> **EXERCISE**
Could you copy exactly the lines below from the one with "Hiace Luxury" to the one with "(направление рассылок, электронных", inclusive, leaving out any pictures?

> **RECORDS FOR THE EXERCISE**

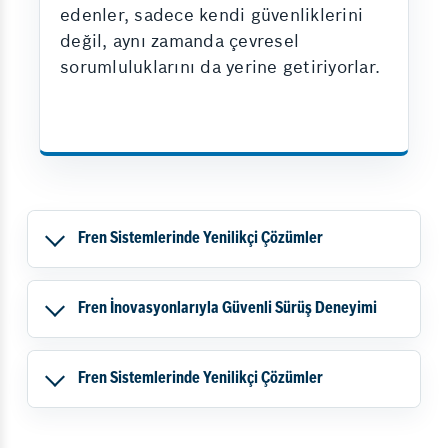
edenler, sadece kendi güvenliklerini
değil, aynı zamanda çevresel
sorumluluklarını da yerine getiriyorlar.
Fren Sistemlerinde Yenilikçi Çözümler
Fren İnovasyonlarıyla Güvenli Sürüş Deneyimi
Fren Sistemlerinde Yenilikçi Çözümler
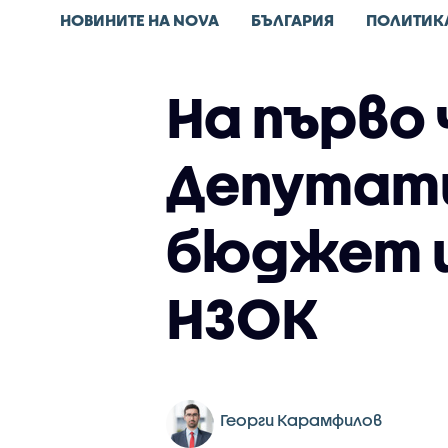
НОВИНИТЕ НА NOVA
БЪЛГАРИЯ
ПОЛИТИК
На първо 
Депутати
бюджет и
НЗОК
Георги Карамфилов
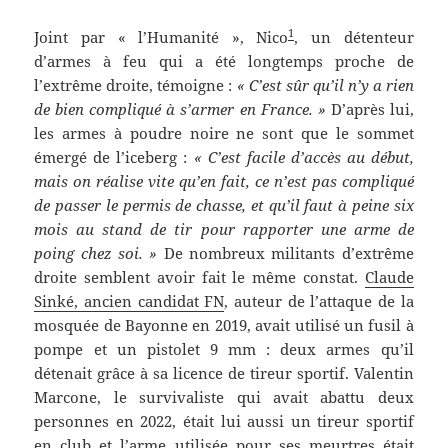
1
Joint par « l’Humanité », Nico
, un détenteur
d’armes à feu qui a été longtemps proche de
l’extrême droite, témoigne :
« C’est sûr qu’il n’y a rien
de bien compliqué à s’armer en France. »
D’après lui,
les armes à poudre noire ne sont que le sommet
émergé de l’iceberg :
« C’est facile d’accès au début,
mais on réalise vite qu’en fait, ce n’est pas compliqué
de passer le permis de chasse, et qu’il faut à peine six
mois au stand de tir pour rapporter une arme de
poing chez soi. »
De nombreux militants d’extrême
droite semblent avoir fait le même constat.
Claude
Sinké, ancien candidat FN
, auteur de l’attaque de la
mosquée de Bayonne en 2019, avait utilisé un fusil à
pompe et un pistolet 9 mm : deux armes qu’il
détenait grâce à sa licence de tireur sportif. Valentin
Marcone, le survivaliste qui avait abattu deux
personnes en 2022, était lui aussi un tireur sportif
en club et l’arme utilisée pour ses meurtres était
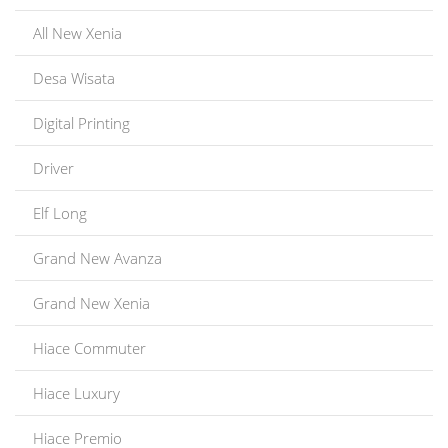
All New Xenia
Desa Wisata
Digital Printing
Driver
Elf Long
Grand New Avanza
Grand New Xenia
Hiace Commuter
Hiace Luxury
Hiace Premio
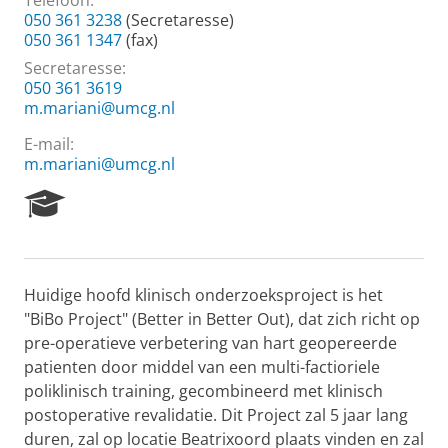
Telefoon:
050 361 3238
(Secretaresse)
050 361 1347
(fax)
Secretaresse:
050 361 3619
m.mariani@umcg.nl
E-mail:
m.mariani@umcg.nl
R
e
s
e
a
Huidige hoofd klinisch onderzoeksproject is het
r
"BiBo Project" (Better in Better Out), dat zich richt op
c
h
pre-operatieve verbetering van hart geopereerde
P
patienten door middel van een multi-factioriele
o
poliklinisch training, gecombineerd met klinisch
r
postoperative revalidatie. Dit Project zal 5 jaar lang
t
duren, zal op locatie Beatrixoord plaats vinden en zal
a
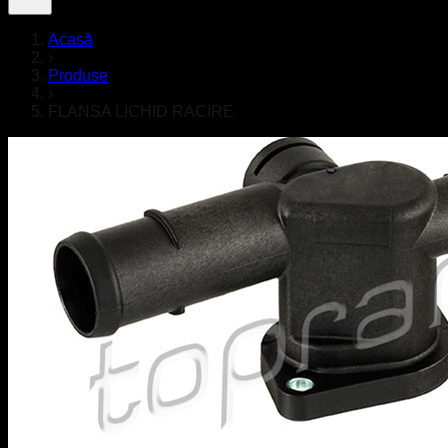
Acasă
›
Produse
›
FLANSA LICHID RACIRE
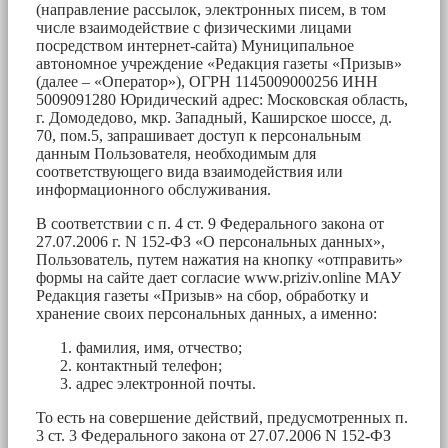
(направление рассылок, электронных писем, в том
числе взаимодействие с физическими лицами
посредством интернет-сайта) Муниципальное
автономное учреждение «Редакция газеты «Призыв»
(далее – «Оператор»), ОГРН 1145009000256 ИНН
5009091280 Юридический адрес: Московская область,
г. Домодедово, мкр. Западный, Каширское шоссе, д.
70, пом.5, запрашивает доступ к персональным
данным Пользователя, необходимым для
соответствующего вида взаимодействия или
информационного обслуживания.
В соответствии с п. 4 ст. 9 Федерального закона от
27.07.2006 г. N 152-ФЗ «О персональных данных»,
Пользователь, путем нажатия на кнопку «отправить»
формы на сайте дает согласие www.priziv.online МАУ
Редакция газеты «Призыв» на сбор, обработку и
хранение своих персональных данных, а именно:
фамилия, имя, отчество;
контактный телефон;
адрес электронной почты.
То есть на совершение действий, предусмотренных п.
3 ст. 3 Федерального закона от 27.07.2006 N 152-ФЗ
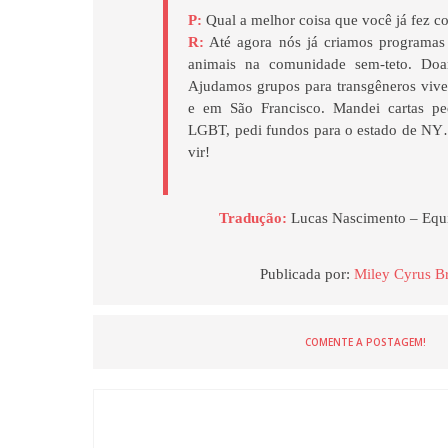
P:
Qual a melhor coisa que você já fez 
R:
Até agora nós já criamos programas 
animais na comunidade sem-teto. Do
Ajudamos grupos para transgêneros vi
e em São Francisco. Mandei cartas pe
LGBT, pedi fundos para o estado de NY
vir!
Tradução:
Lucas Nascimento – Equ
Publicada por:
Miley Cyrus Br
COMENTE A POSTAGEM!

> **THE COMPLETED TASK**
Hiace Luxury
Hiace Premio
Telefoon:
050 361 3238
(Secretaresse)
050 361 1347
(fax)
Secretaresse:
050 361 3619
m.mariani@umcg.nl
E-mail:
m.mariani@umcg.nl
R
e
s
e
a
Huidige hoofd klinisch onderzoeksproject is het
r
"BiBo Project" (Better in Better Out), dat zich richt op
c
h
pre-operatieve verbetering van hart geopereerde
P
patienten door middel van een multi-factioriele
o
poliklinisch training, gecombineerd met klinisch
r
postoperative revalidatie. Dit Project zal 5 jaar lang
t
duren, zal op locatie Beatrixoord plaats vinden en zal
a
Acasă
›
Produse
›
FLANSA LICHID RACIRE
(направление рассылок, электронных писем, в том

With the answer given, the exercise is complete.